Le camping a dû annuler toutes ses réservations avec les Québécois au printemps. Les propriétaires sont heureux de voir les Néo-Brunswickois de partout redécouvrir leur province.

«On a beaucoup de campeurs qui viennent d’Edmundston. On voit aussi beaucoup de gens du sud et du sud-est : Moncton, un peu de gens de Fredericton et de Saint-Jean», précise-t-il.

«Initialement, je pense qu’on serait peut-être sortis de la province pour quelques semaines, explique un campeur, Stéphane Melanson. […] Ça nous donne la chance de faire des choses dans le coin qu’on ne ferait peut-être probablement pas.»

Les familles de la Péninsule acadienne viennent camper en grand nombre cette année. Le camping est plein à craquer toutes les fins de semaine. «C’est notre grosse clientèle cette année, explique Gilles Duguay. On a beaucoup de gens qui veulent sortir de chez eux, se changer les idées. Ils viennent pendant les fins de semaine. On a beaucoup de locaux.»

«On doit refuser et c’est surtout les fins de semaine. Les fins de semaine, c’est sûr que c’est plein», ajoute sa femme et copropriétaire, Anne Chiasson.

Les propriétaires ne comptent pas sur la bulle atlantique pour renflouer son cahier de réservations. Ils préfèrent rester prudents.

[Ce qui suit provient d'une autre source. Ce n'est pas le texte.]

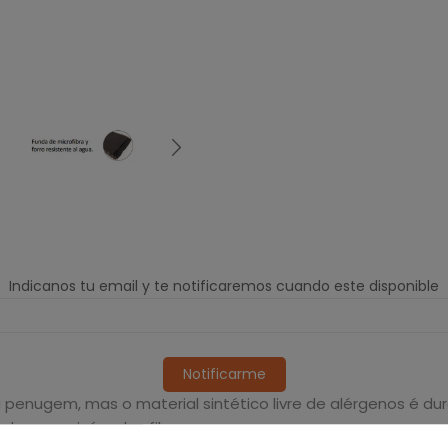
Indicanos tu email y te notificaremos cuando este disponible
Notificarme
 penugem, mas o material sintético livre de alérgenos é dur
 dessas minúsculas fibras.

«Malgré que nous avons une augmentation des réservations pour juillet, on ne peut pas dire ce qu’il va se passer au mois d’août. Il faut ramasser nos noisettes dans le temps que la saison passée», prévient Gilles Duguay.

Cette saison très achalandée a même convaincu les propriétaires de faire des investissements en infrastructure pour les années à suivre.